It was a fairly unremarkable day in the broad market session today, with oil being the most noteworthy of instruments, recording gains of +2.55% and +1.79% on $WTI and $BRENT respectively.
Some of the key closes for the day include;
$DXY +0.10%
$VIX -1.61%
$SPX +0.07%
$NDAQ +0.20%
$DOW -0.18%
$WTI +2.55%
$BRENT +1.79%
$AAPL (GAP FILL)
$GOOG +1.91%
$NVDA +1.64%
$MSFT -0.64%
$META +0.61%
On Friday, $WTI took the lows April and could not close lower, setting up a potential rally to $77, $79 and $82. This is however dependent on how this week closes but there are already bullish signs emerging on the daily, with today closing above Friday’s high.
Crude rallied Monday on a reduction of Canadian crude output after wildfires in Alberta halted about 145,000 bpd of crude production from several Canadian crude producers.

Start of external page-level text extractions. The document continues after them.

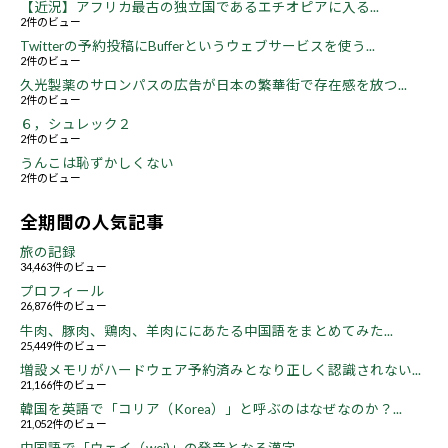
【近況】アフリカ最古の独立国であるエチオピアに入る...
2件のビュー
Twitterの予約投稿にBufferというウェブサービスを使う...
2件のビュー
久光製薬のサロンパスの広告が日本の繁華街で存在感を放つ...
2件のビュー
６，シュレック２
2件のビュー
うんこは恥ずかしくない
2件のビュー
全期間の人気記事
旅の記録
34,463件のビュー
プロフィール
26,876件のビュー
牛肉、豚肉、鶏肉、羊肉ににあたる中国語をまとめてみた...
25,449件のビュー
増設メモリがハードウェア予約済みとなり正しく認識されない...
21,166件のビュー
韓国を英語で「コリア（Korea）」と呼ぶのはなぜなのか？...
21,052件のビュー
中国語で「ウェイ（wei)」の発音となる漢字...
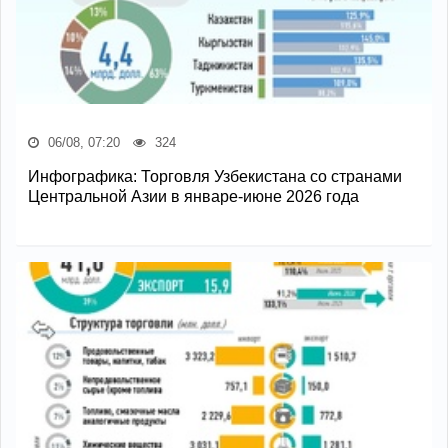
06/08, 07:20
324
Инфографика: Торговля Узбекистана со странами
Центральной Азии в январе-июне 2026 года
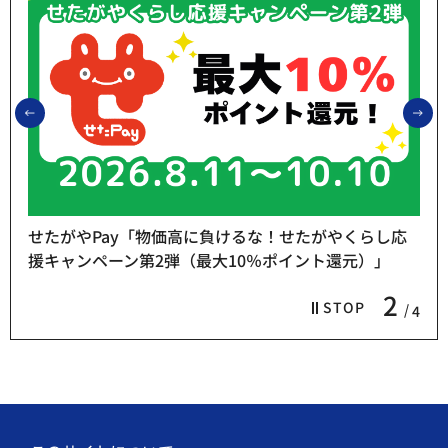
前のスライドを表示
次
せたがやPay「物価高に負けるな！せたがやくらし応
援キャンペーン第2弾（最大10％ポイント還元）」
2
STOP
4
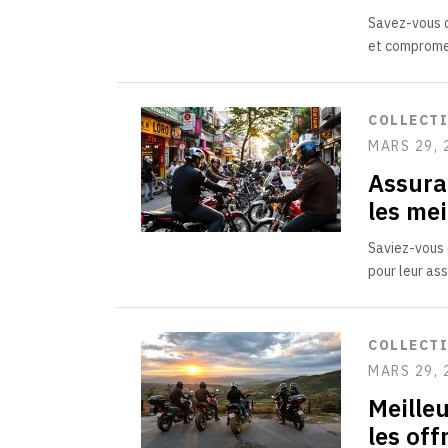
Savez-vous qu
et compromet
COLLECT
MARS 29, 
Assura
les me
Saviez-vous 
pour leur as
COLLECT
MARS 29, 
Meille
les off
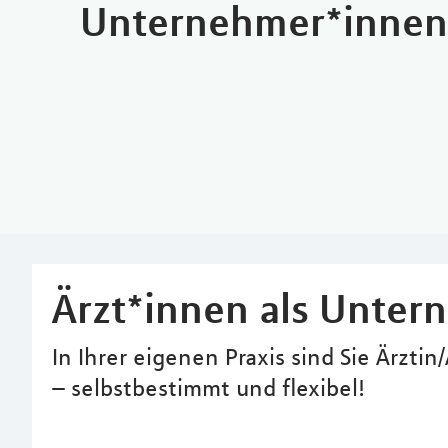
Unternehmer*innen
Ärzt*innen als Unter
In Ihrer eigenen Praxis sind Sie Ärz
– selbstbestimmt und flexibel!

Signs of stronger Chinese fuel demand are supportive for crude prices after China’s Ministry of Culture and Tourism reported last Thursday that the number of domestic trips made over the five-day Golden Week holidays reached 274 million, up +19% from the pre-pandemic level in 2019 and almost +71% higher than last year.
Other catalysts to watch for oil include;
-Turkish port of Ceyhan
Iraqi oil exports halted since March 25th, 2023
-Indian demand
Processing rose +3.1% y/y to 23 MMT. Also, India’s Mar crude imports rose +7.9% y/y to 20.5 MMT.
-Russian Export Increase in spite of threat to cut supply
Russia’s crude exports jumped above 4 million bpd in the week of April 28.
We will be oil watching inventory reports and the CPI going into Wednesday, to gauge oil demand and how far along the Fed is in it’s fight against inflation.